Mittlere jährliche Niederschlagsverteilung und Standorte von Trinkwassertalsperren, Karte: TLUG/TMLFUN


Von 1960 bis heute entstanden drei technisch nicht verbundene große Fernwassersysteme, die den mitte/nördlichen, den östlichen und den südlichen Thüringer Raum versorgen.

Übersichtskarte Fernwasserversorgungsnetze, Karte: TFW
Von wesentlicher struktureller Bedeutung für die Thüringer Wasserversorgung war die so genannte „Fernwasserfusion“ zum 01.01.2003 unter Moderation des TMLFUN. Der Fernwasserzweckverband Nord- und Ostthüringen trat der Thüringer Talsperrenverwaltung bei. Die neu entstandene Anstalt des öffentlichen Rechts trägt seither den Namen Thüringer Fernwasserversorgung (TFW). Durch Synergie-Effekte ist ein leistungsstarkes Unternehmen entstanden, dessen reduzierter Fernwasserpreis eine deutliche Entlastung der regionalen Aufgabenträger gegenüber der vorherigen Situation im Interesse der Kunden ermöglicht.
 
Die Fernwassernetze und die zugehörigen Aufbereitungsanlagen werden seitdem von zwei Fernwasserunternehmen betrieben - dem Fernwasserzweckverband (FWZ) Südthüringen und der Thüringer Fernwasserversorgung (TFW).
 
Talsperre Leibis/Lichte
Talsperre Leibis/Lichte, Foto: TMLFUN
Grundablass der Talsperre Leibis/Lichte, Foto: TMLFUN
Grundablass der Talsperre Leibis/Lichte, Foto: TMLFUN

Beide Fernwasserunternehmen sind dabei nur Vorlieferanten der örtlichen Wasserversorger. Mit Fernwasser werden in Thüringen ca. 1,2 Millionen Einwohner (Stand Juli 2009) ganz oder teilweise versorgt.
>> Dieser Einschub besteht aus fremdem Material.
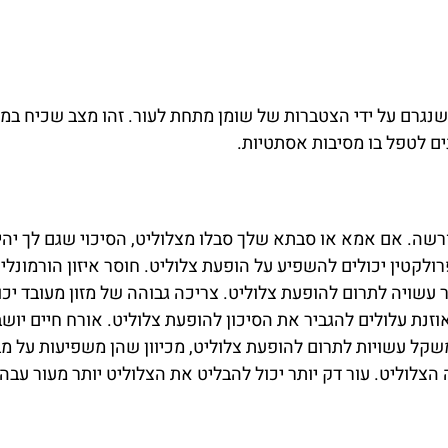
שנגרם על ידי הצטברות של שומן מתחת לעור. זהו מצב שכיח במיוח
נים לטפל בו מסיבות אסתטיות.
רשה. אם אמא או סבתא שלך סבלו מצלוליט, הסיכוי שגם לך יהיה 
פרולקטין יכולים להשפיע על הופעת צלוליט. חוסר איזון הורמונל
 עשויה לתרום להופעת צלוליט. צריכה גבוהה של מזון מעובד יכו
אוזנת עלולים להגביר את הסיכון להופעת צלוליט. אורח חיים יוש
משקל עשויות לתרום להופעת צלוליט, מכיוון שהן משפיעות על מב
הצלוליט. עור דק יותר יכול להבליט את הצלוליט יותר מעור עבה 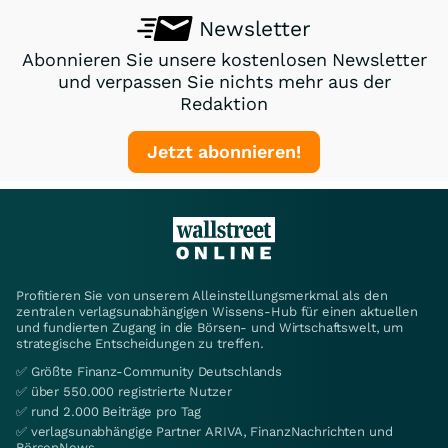
Newsletter
Abonnieren Sie unsere kostenlosen Newsletter
und verpassen Sie nichts mehr aus der
Redaktion
Jetzt abonnieren!
Profitieren Sie von unserem Alleinstellungsmerkmal als den
zentralen verlagsunabhängigen Wissens-Hub für einen aktuellen
und fundierten Zugang in die Börsen- und Wirtschaftswelt, um
strategische Entscheidungen zu treffen.
✅ Größte Finanz-Community Deutschlands
✅ über 550.000 registrierte Nutzer
✅ rund 2.000 Beiträge pro Tag
✅ verlagsunabhängige Partner ARIVA, FinanzNachrichten und
BörsenNews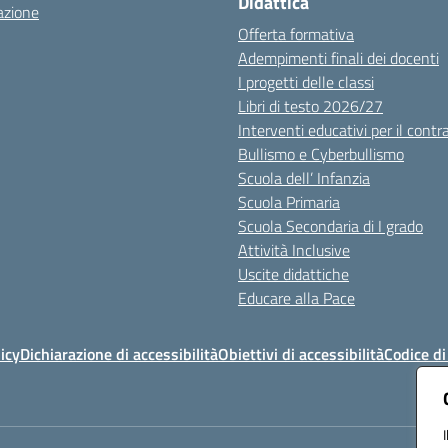
Didattica
azione
Offerta formativa
Adempimenti finali dei docenti
I progetti delle classi
Libri di testo 2026/27
Interventi educativi per il contr
Bullismo e Cyberbullismo
Scuola dell’ Infanzia
Scuola Primaria
Scuola Secondaria di I grado
Attività Inclusive
Uscite didattiche
Educare alla Pace
icy
Dichiarazione di accessibilità
Obiettivi di accessibilità
Codice d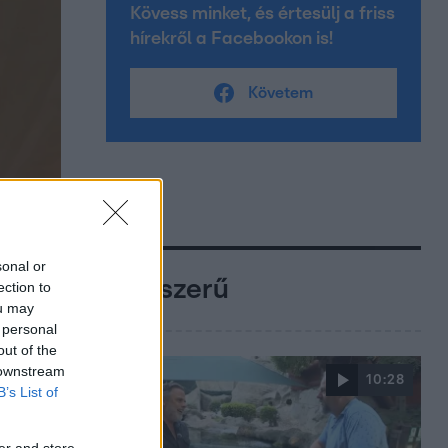
Kövess minket, és értesülj a friss
hírekről a Facebookon is!
Követem
sonal or
Népszerű
ection to
ou may
 personal
out of the
 downstream
10:28
B’s List of
er and store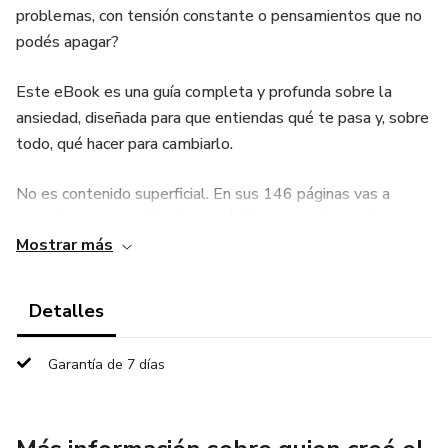
problemas, con tensión constante o pensamientos que no
podés apagar?
Este eBook es una guía completa y profunda sobre la
ansiedad, diseñada para que entiendas qué te pasa y, sobre
todo, qué hacer para cambiarlo.
No es contenido superficial. En sus 146 páginas vas a
encontrar un recorrido claro, práctico y transformador que
Mostrar más
te acompaña paso a paso.
🔎 Dentro vas a descubrir:
Detalles
Qué es realmente la ansiedad y por qué tu mente entra en
Garantía de 7 días
ese estado
Cómo identificar los detonantes que activan tus síntomas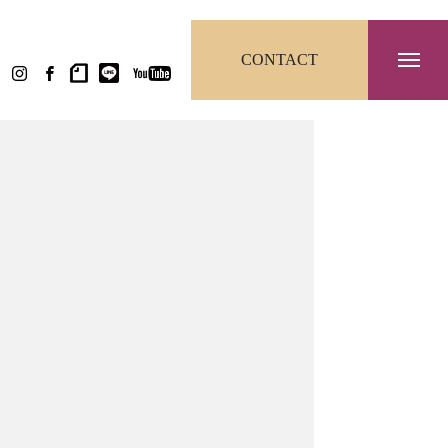
CONTACT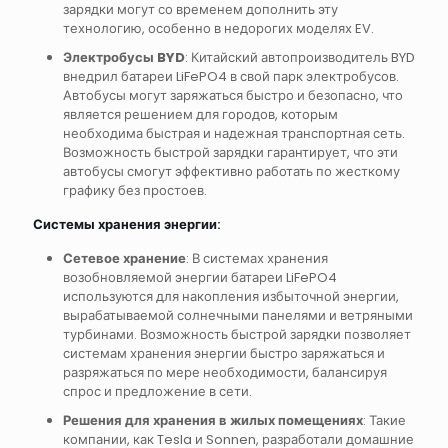
зарядки могут со временем дополнить эту
технологию, особенно в недорогих моделях EV.
Электробусы BYD
: Китайский автопроизводитель BYD
внедрил батареи LiFePO4 в свой парк электробусов.
Автобусы могут заряжаться быстро и безопасно, что
является решением для городов, которым
необходима быстрая и надежная транспортная сеть.
Возможность быстрой зарядки гарантирует, что эти
автобусы смогут эффективно работать по жесткому
графику без простоев.
Системы хранения энергии
:
Сетевое хранение
: В системах хранения
возобновляемой энергии батареи LiFePO4
используются для накопления избыточной энергии,
вырабатываемой солнечными панелями и ветряными
турбинами. Возможность быстрой зарядки позволяет
системам хранения энергии быстро заряжаться и
разряжаться по мере необходимости, балансируя
спрос и предложение в сети.
Решения для хранения в жилых помещениях
: Такие
компании, как Tesla и Sonnen, разработали домашние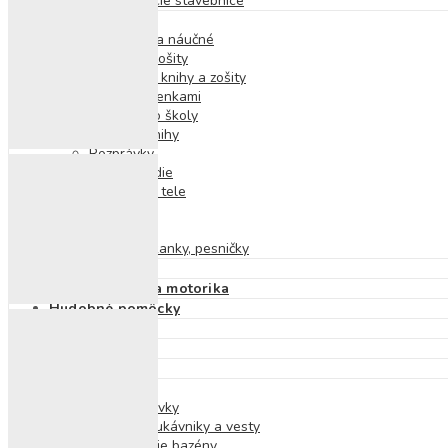
Skrutkovacie stavebnice
Detské knihy
Výchovné a náučné
Pracovné zošity
Nálepkové knihy a zošity
Knihy s okienkami
Príprava do školy
Zvukové knihy
Rozprávky
Encyklopédie
O ľudskom tele
O prírode
Príbehy
Básne, riekanky, pesničky
Puzzle
Didaktické hry a motorika
Hudobné pomôcky
Magnetické hry
Hry na von
Hry na cesty
Hry do vody
Detské plavky
Plavecké rukávniky a vesty
Nafukovacie bazény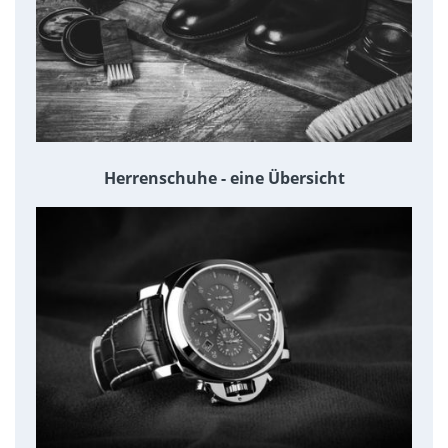
Herrenschuhe - eine Übersicht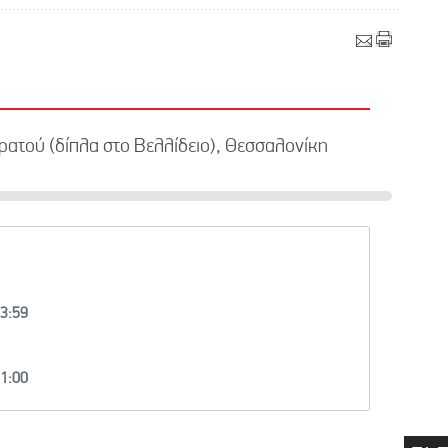
ατού (δίπλα στο Βελλίδειο), Θεσσαλονίκη
23:59
21:00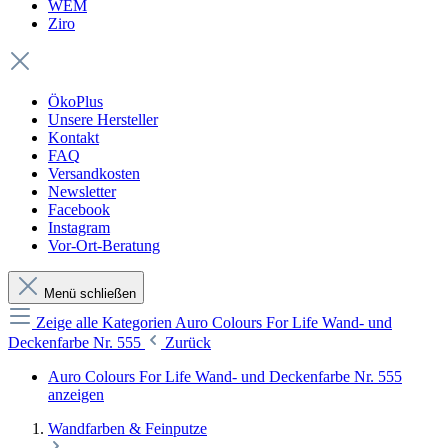
WEM
Ziro
ÖkoPlus
Unsere Hersteller
Kontakt
FAQ
Versandkosten
Newsletter
Facebook
Instagram
Vor-Ort-Beratung
Menü schließen
Zeige alle Kategorien
Auro Colours For Life Wand- und
Deckenfarbe Nr. 555
Zurück
Auro Colours For Life Wand- und Deckenfarbe Nr. 555
anzeigen
Wandfarben & Feinputze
Die mit dem Klimawandel möglicherweise einhergehenden Veränderungen der Grundwasserneubildung machen langfristig strategische Überlegungen zur Heranführung von Fernwasser auch in bisher nicht erschlossene Gebiete erforderlich. 

Wasserwerk Zeigerheim
Wasserwerk Zeigerheim, Foto: TMLFUN
Derzeit (2009) befindet sich das Fernwassersystem Ostthüringen in Umstrukturierung. Bedingt durch in dieser Größenordnung nicht vorhersehbaren Bedarfsrückgang und der nicht befriedigenden Rohwasserqualität des Talsperrensystems Weida/Zeulenroda/Lössau ist vorgesehen, diese Trinkwassertalsperren künftig anders zu nutzen und die Fernwasserversorgung Ostthüringens vollständig aus der Talsperre Leibis/Lichte und dem Wasserwerk Zeigerheim sicherzustellen.